Making an analogy to young children on a road trip asking, “Are we there yet?,” Mr. Jeremiah said believers should examine the signs and determine not only the rate of progress, but where their hearts are as troubles mount.

“We can choose to be troubled or to be assured,” he wrote.

The new books come amidst a flurry of new Bible prophecy titles appearing in Christian bookstores and other outlets. According to a Publishers Weekly report in June, publishers are signing more authors for such books “than in years past.”

The report quoted Chosen Books editorial director Kim Bangs saying that sharing crisis reports on social media is driving the book surge.

“When you see in real-time what the Bible says will happen … you start to pay attention and ask questions,” Ms. Bangs told the trade journal, adding, “We seem to be closer to the end than ever before.”

In a video interview from his home in Jerusalem, bestselling novelist and political commentator Joel C. Rosenberg, a Jewish-Christian evangelical, said that while interest in such books “ebbs and flows” as conditions improve or deteriorate, “there are two reasons for the renewed interest” in the subject of Bible prophecy right now.

“Number one is the pandemic and number two is Vladimir Putin,” Mr. Rosenberg said. The COVID-19 global outbreak “is causing people to think Is this one of the signs that Jesus spoke of in Luke [chapter] 21 when he said there’ll be plagues spreading across the earth as along with wars and rumors of wars and all these other things,” he added.

Mr. Putin’s invasion of Ukraine on Feb. 24, Mr. Rosenberg said, has “fomented the biggest land war in Europe since World War II and is now threatening nuclear war in Europe.” In turn, he said, people “don’t trust the mainstream media” to provide understanding “in some sort of context that is respectful of the Bible.”

That’s where the upsurge in prophecy-related books comes in, Mr. Rosenberg said, and why he is launching a weekly analysis program, “The Rosenberg Report” on Christian cable and satellite channel Trinity Broadcasting Network.

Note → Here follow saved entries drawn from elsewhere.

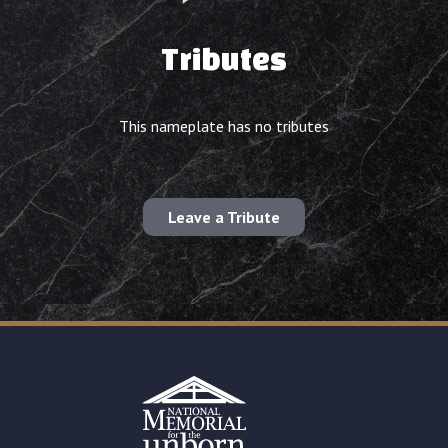
Tributes
This nameplate has no tributes
Leave a Tribute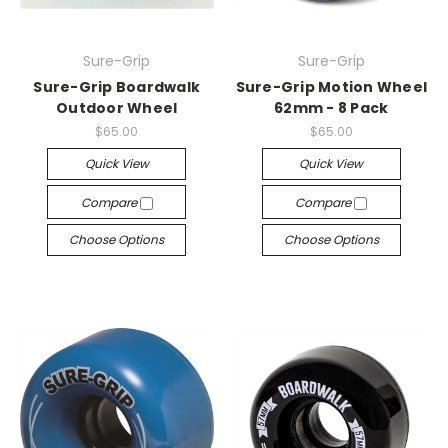
Sure-Grip
Sure-Grip
Sure-Grip Boardwalk
Sure-Grip Motion Wheel
Outdoor Wheel
62mm - 8 Pack
$65.00
$65.00
Quick View
Quick View
Compare
Compare
Choose Options
Choose Options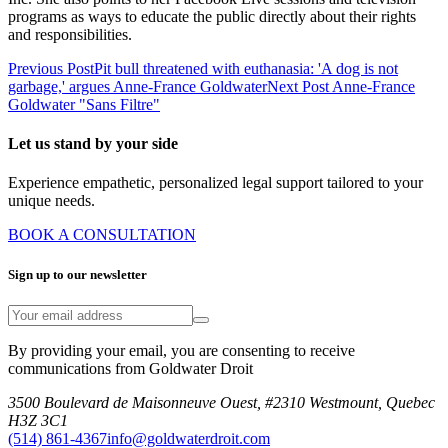
programs as ways to educate the public directly about their rights
and responsibilities.
Previous Post
Pit bull threatened with euthanasia: 'A dog is not
garbage,' argues Anne-France Goldwater
Next Post
Anne-France
Goldwater "Sans Filtre"
Let us stand by your side
Experience empathetic, personalized legal support tailored to your
unique needs.
BOOK A CONSULTATION
Sign up to our newsletter
By providing your email, you are consenting to receive
communications from Goldwater Droit
3500 Boulevard de Maisonneuve Ouest, #2310 Westmount, Quebec
H3Z 3C1
(514) 861-4367
info@goldwaterdroit.com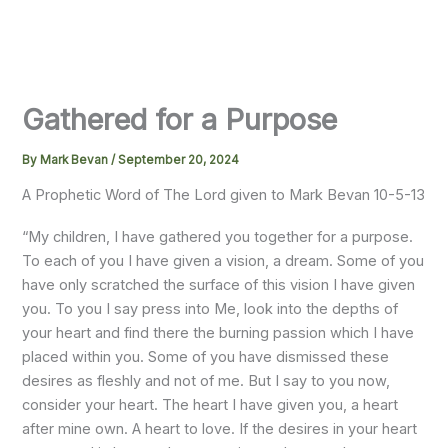
Gathered for a Purpose
By
Mark Bevan
/
September 20, 2024
A Prophetic Word of The Lord given to Mark Bevan 10-5-13
“My children, I have gathered you together for a purpose.
To each of you I have given a vision, a dream. Some of you
have only scratched the surface of this vision I have given
you. To you I say press into Me, look into the depths of
your heart and find there the burning passion which I have
placed within you. Some of you have dismissed these
desires as fleshly and not of me. But I say to you now,
consider your heart. The heart I have given you, a heart
after mine own. A heart to love. If the desires in your heart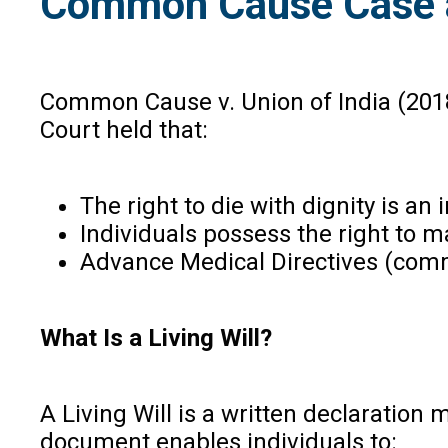
Common Cause Case an
Common Cause v. Union of India (2018
Court held that:
The right to die with dignity is an 
Individuals possess the right to 
Advance Medical Directives (commo
What Is a Living Will?
A Living Will is a written declaratio
document enables individuals to: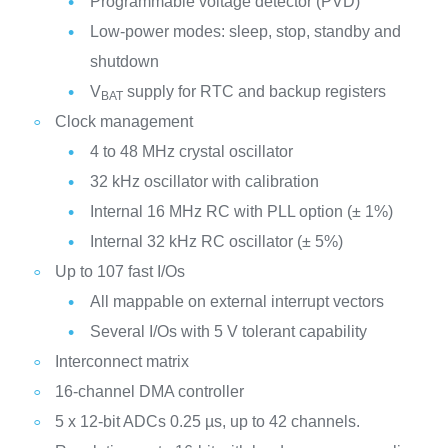
Programmable voltage detector (PVD)
Low-power modes: sleep, stop, standby and
shutdown
V
supply for RTC and backup registers
BAT
Clock management
4 to 48 MHz crystal oscillator
32 kHz oscillator with calibration
Internal 16 MHz RC with PLL option (± 1%)
Internal 32 kHz RC oscillator (± 5%)
Up to 107 fast I/Os
All mappable on external interrupt vectors
Several I/Os with 5 V tolerant capability
Interconnect matrix
16-channel DMA controller
5 x 12-bit ADCs 0.25 µs, up to 42 channels.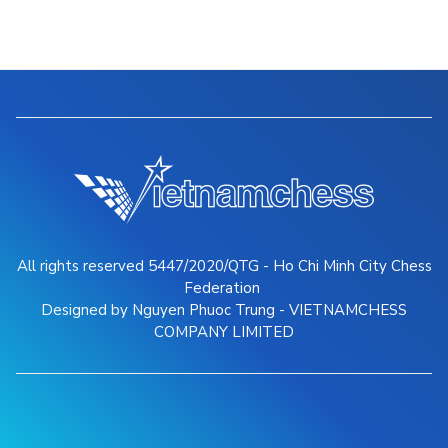
All rights reserved 5447/2020/QTG - Ho Chi Minh City Chess
Federation
Designed by Nguyen Phuoc Trung - VIETNAMCHESS
COMPANY LIMITED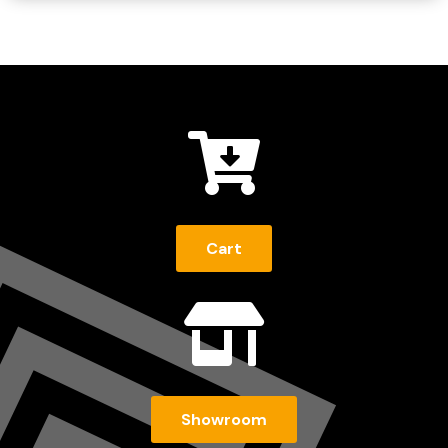

Cart

Showroom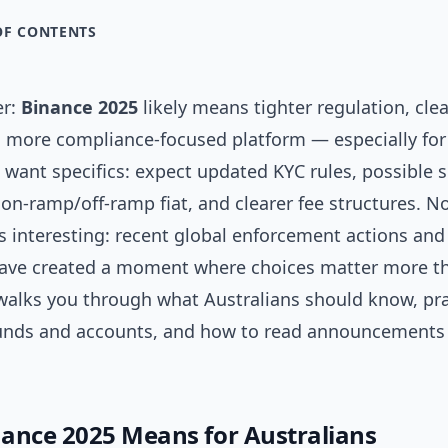
OF CONTENTS
er:
Binance 2025
likely means tighter regulation, cle
 a more compliance-focused platform — especially for
u want specifics: expect updated KYC rules, possible s
on‑ramp/off‑ramp fiat, and clearer fee structures. No
s interesting: recent global enforcement actions and
ve created a moment where choices matter more th
 walks you through what Australians should know, pra
funds and accounts, and how to read announcements
ance 2025 Means for Australians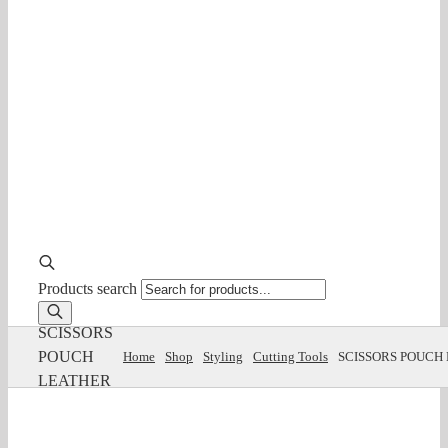
Products search
SCISSORS
POUCH
Home
Shop
Styling
Cutting Tools
SCISSORS POUCH
LEATHER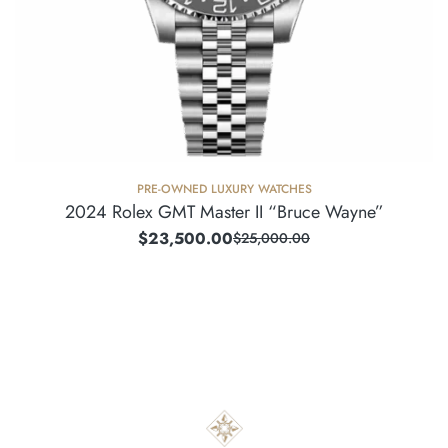
PRE-OWNED LUXURY WATCHES
2024 Rolex GMT Master II “Bruce Wayne”
$
23,500.00
$
25,000.00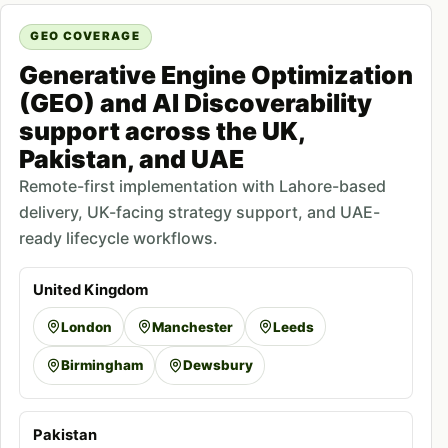
GEO COVERAGE
Generative Engine Optimization
(GEO) and AI Discoverability
support across the UK,
Pakistan, and UAE
Remote-first implementation with Lahore-based
delivery, UK-facing strategy support, and UAE-
ready lifecycle workflows.
United Kingdom
London
Manchester
Leeds
Birmingham
Dewsbury
Pakistan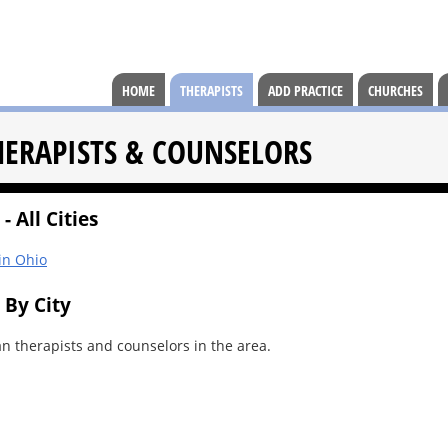
HOME
THERAPISTS
ADD PRACTICE
CHURCHES
HERAPISTS & COUNSELORS
- All Cities
 in Ohio
 By City
an therapists and counselors in the area.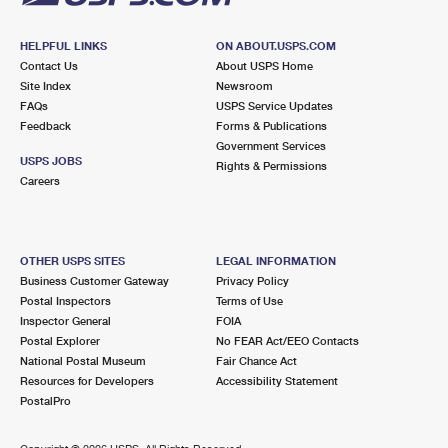
HELPFUL LINKS
ON ABOUT.USPS.COM
Contact Us
About USPS Home
Site Index
Newsroom
FAQs
USPS Service Updates
Feedback
Forms & Publications
Government Services
USPS JOBS
Rights & Permissions
Careers
OTHER USPS SITES
LEGAL INFORMATION
Business Customer Gateway
Privacy Policy
Postal Inspectors
Terms of Use
Inspector General
FOIA
Postal Explorer
No FEAR Act/EEO Contacts
National Postal Museum
Fair Chance Act
Resources for Developers
Accessibility Statement
PostalPro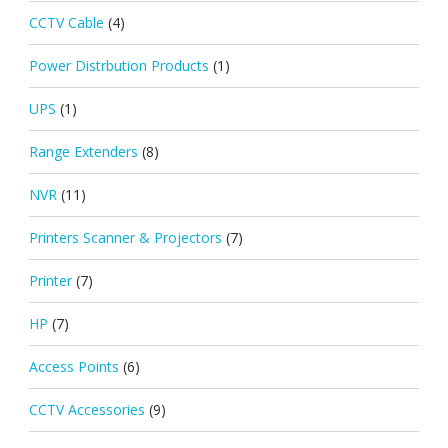
CCTV Cable
(4)
Power Distrbution Products
(1)
UPS
(1)
Range Extenders
(8)
NVR
(11)
Printers Scanner & Projectors
(7)
Printer
(7)
HP
(7)
Access Points
(6)
CCTV Accessories
(9)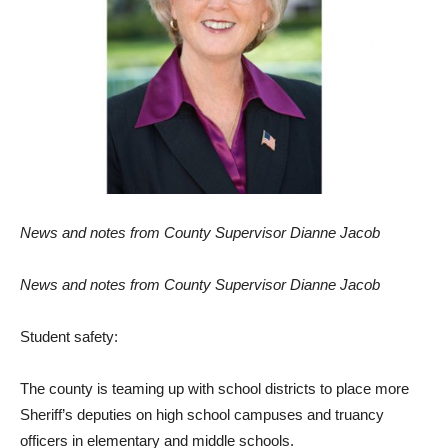
News
and no
t
es
fr
om
Coun
t
y Supervisor
Dianne Jacob
News
and no
t
es
fr
om
Coun
t
y Supervisor
Dianne Jacob
S
t
udent
sa
f
ety:
T
he county is
te
a
m
ing
up wi
t
h
school dis
tr
icts
t
o place
m
o
r
e
She
r
i
ff
’s depu
t
ies on hi
g
h school campuses and
tr
uancy
of
f
icers
in ele
m
en
t
a
r
y and
m
iddle schools.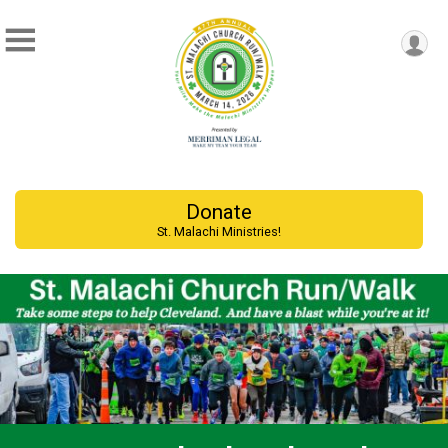
Donate
St. Malachi Ministries!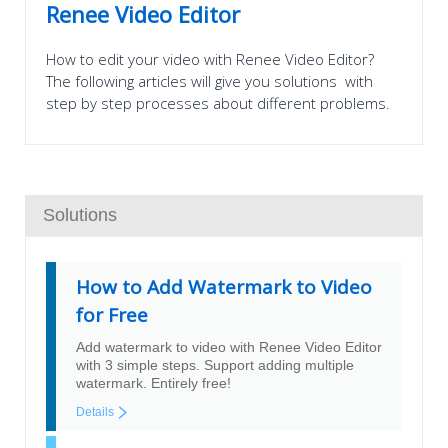
Renee Video Editor
How to edit your video with Renee Video Editor?
The following articles will give you solutions with
step by step processes about different problems.
Solutions
How to Add Watermark to Video
for Free
Add watermark to video with Renee Video Editor
with 3 simple steps. Support adding multiple
watermark. Entirely free!
Details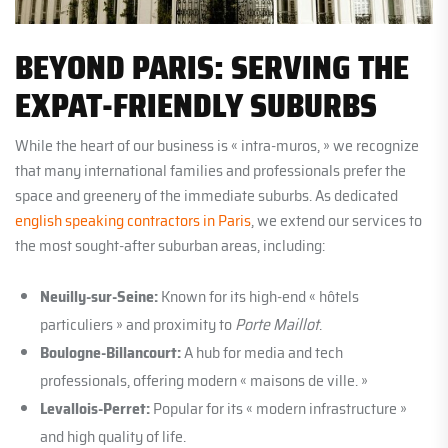
BEYOND PARIS: SERVING THE
EXPAT-FRIENDLY SUBURBS
While the heart of our business is « intra-muros, » we recognize
that many international families and professionals prefer the
space and greenery of the immediate suburbs. As dedicated
english speaking contractors in Paris
, we extend our services to
the most sought-after suburban areas, including:
Neuilly-sur-Seine:
Known for its high-end « hôtels
particuliers » and proximity to
Porte Maillot
.
Boulogne-Billancourt:
A hub for media and tech
professionals, offering modern « maisons de ville. »
Levallois-Perret:
Popular for its « modern infrastructure »
and high quality of life.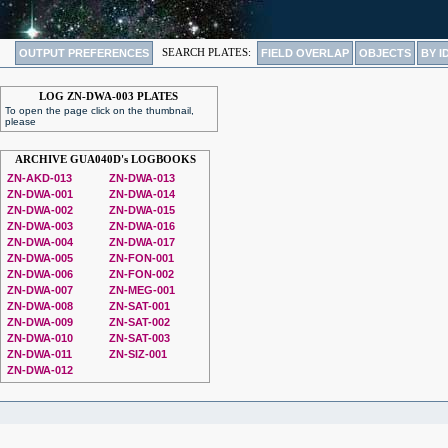
OUTPUT PREFERENCES
SEARCH PLATES:
FIELD OVERLAP
OBJECTS
BY I
LOG ZN-DWA-003 PLATES
To open the page click on the thumbnail,
please
ARCHIVE GUA040D's LOGBOOKS
ZN-AKD-013
ZN-DWA-013
ZN-DWA-001
ZN-DWA-014
ZN-DWA-002
ZN-DWA-015
ZN-DWA-003
ZN-DWA-016
ZN-DWA-004
ZN-DWA-017
ZN-DWA-005
ZN-FON-001
ZN-DWA-006
ZN-FON-002
ZN-DWA-007
ZN-MEG-001
ZN-DWA-008
ZN-SAT-001
ZN-DWA-009
ZN-SAT-002
ZN-DWA-010
ZN-SAT-003
ZN-DWA-011
ZN-SIZ-001
ZN-DWA-012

However, not every evangelical Christian observer is sanguine about the rise in prophetic speculation.

The Rev. Kenneth Gentry, an author, seminary professor and retired Reformed Presbyterian Church General Assembly pastor, decried the latest trend.

“Most Christians today are poorly trained in Scripture, too gullible, and too easily excited,” Mr. Gentry said via email. “The ‘prophecy experts’ wrongly interpret various biblical prophecies by applying them to our age when they were actually for the first-century church,” he added.

Mr. Gentry said the Jesus’ prophecies in the Olivet Discourse were fulfilled with the destruction of Jerusalem, while evangelical pundits such as Hal Lindsey and others kept setting dates beginning in the 1970s for a more modern apocalypse.

“This is truly sad because the world needs a proper understanding of God’s Word,” Mr. Gentry said.